Patients with chronic diseases are particularly difficult to treat using single modality approaches, and this is particularly true for patients who also have multiple chronic infections.103, 109 The multi-focal nature of chronic diseases and the fact that often treatments are given to suppress signs and symptoms, rather than treat causes of the disease or its progression, have resulted in incomplete or ineffective treatments. On the other hand, even if the causes of chronic diseases are known, by the time therapeutic intervention is undertaken, it may be entirely too late to use approaches that should work on the disease if chronic infections were not present. Moreover, if complex, chronic infections are ignored or left untreated, recovery may be difficult, if not impossible to achieve.

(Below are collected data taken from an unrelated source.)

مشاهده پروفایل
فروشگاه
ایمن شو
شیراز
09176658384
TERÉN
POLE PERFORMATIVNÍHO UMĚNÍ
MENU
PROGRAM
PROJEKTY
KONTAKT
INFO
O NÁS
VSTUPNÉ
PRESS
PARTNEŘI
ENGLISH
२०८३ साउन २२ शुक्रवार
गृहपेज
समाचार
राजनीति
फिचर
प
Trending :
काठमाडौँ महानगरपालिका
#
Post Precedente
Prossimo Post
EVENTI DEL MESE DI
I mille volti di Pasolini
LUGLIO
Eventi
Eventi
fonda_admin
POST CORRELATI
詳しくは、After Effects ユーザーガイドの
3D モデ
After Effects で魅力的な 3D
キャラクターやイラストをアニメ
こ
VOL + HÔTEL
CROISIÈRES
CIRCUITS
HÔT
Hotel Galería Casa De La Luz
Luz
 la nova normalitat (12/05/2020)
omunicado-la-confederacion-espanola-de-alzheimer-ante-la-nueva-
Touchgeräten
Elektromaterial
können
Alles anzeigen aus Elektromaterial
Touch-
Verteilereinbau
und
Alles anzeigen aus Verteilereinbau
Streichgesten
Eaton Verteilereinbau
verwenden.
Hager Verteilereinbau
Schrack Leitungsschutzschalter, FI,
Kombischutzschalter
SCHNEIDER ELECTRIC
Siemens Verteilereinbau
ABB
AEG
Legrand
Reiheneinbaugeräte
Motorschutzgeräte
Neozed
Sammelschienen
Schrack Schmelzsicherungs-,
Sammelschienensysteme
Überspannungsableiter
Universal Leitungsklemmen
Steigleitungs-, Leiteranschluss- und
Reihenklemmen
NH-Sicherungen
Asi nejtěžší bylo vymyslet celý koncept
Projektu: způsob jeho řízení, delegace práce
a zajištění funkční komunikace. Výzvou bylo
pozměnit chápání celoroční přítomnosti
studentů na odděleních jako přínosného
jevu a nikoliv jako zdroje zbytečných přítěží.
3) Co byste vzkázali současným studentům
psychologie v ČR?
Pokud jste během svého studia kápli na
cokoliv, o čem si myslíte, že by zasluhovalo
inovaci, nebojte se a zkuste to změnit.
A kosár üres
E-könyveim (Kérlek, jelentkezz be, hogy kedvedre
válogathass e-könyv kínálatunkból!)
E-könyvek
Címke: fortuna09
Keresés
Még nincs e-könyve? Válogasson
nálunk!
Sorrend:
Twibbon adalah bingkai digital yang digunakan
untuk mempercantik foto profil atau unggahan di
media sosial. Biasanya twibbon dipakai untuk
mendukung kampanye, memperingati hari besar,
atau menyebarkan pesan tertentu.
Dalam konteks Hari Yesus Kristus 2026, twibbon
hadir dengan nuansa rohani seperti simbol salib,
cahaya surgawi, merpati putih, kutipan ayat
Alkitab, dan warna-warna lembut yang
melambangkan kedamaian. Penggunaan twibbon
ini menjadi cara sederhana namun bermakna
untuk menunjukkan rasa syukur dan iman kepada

At the moment the evidence that particular or specific types of infections are responsible for the inception or pathogenesis of chronic diseases is inconclusive.119 One of the problems that arises in trying to prove this hypothesis is that not all patients appear to have similar chronic infections. Some individuals can harbour chronic infections without any observable signs or symptoms. Although the incidence of chronic infections of the types discussed in this review in symptom-free individuals is generally very low, usually only a few percent,74-76, 120 that does not prove that they are important in pathogenesis. Since patients with chronic diseases have been identified that do not have easily diagnosed chronic infections, most researchers have concluded that infections are not involved in the pathogenesis of chronic diseases. Unfortunately, the tools available to find chronic infections are not optimal, and many patients are likely go undiagnosed with chronic infections for purely technical reasons.1,119-121
In the history of medicine animal models of disease have provided useful information that could not be obtained through clinical studies alone. Indeed, the field of chronic diseases could benefit from the greater use of relevant animal models. We suggest that to be useful, the pathogenesis of the animal models of disease must be similar to the pathogenesis of human disease and the animal models must have a similar response to therapy as humans. Thus such models are only relevant if they closely mimic human disease and its response to treatment. For example, the infection of non-human primates with neuropathologic microorganisms, such as Mycoplasma fermentans, resulted in brain infections and fatal diseases with clinically typical neurological signs and symptoms.122 These primates also respond to therapies that have been used successfully to treat humans.93,123 Thus this particular model may be useful if it can be reproucibly infected with specific microorganisms and later develop neurological signs and symptoms that closely mimic chronic human neurological diseases. Future efforts to determine the relationship between specific infections and the pathogenesis of various chronic diseases may well depend on the further development of relevant animal models.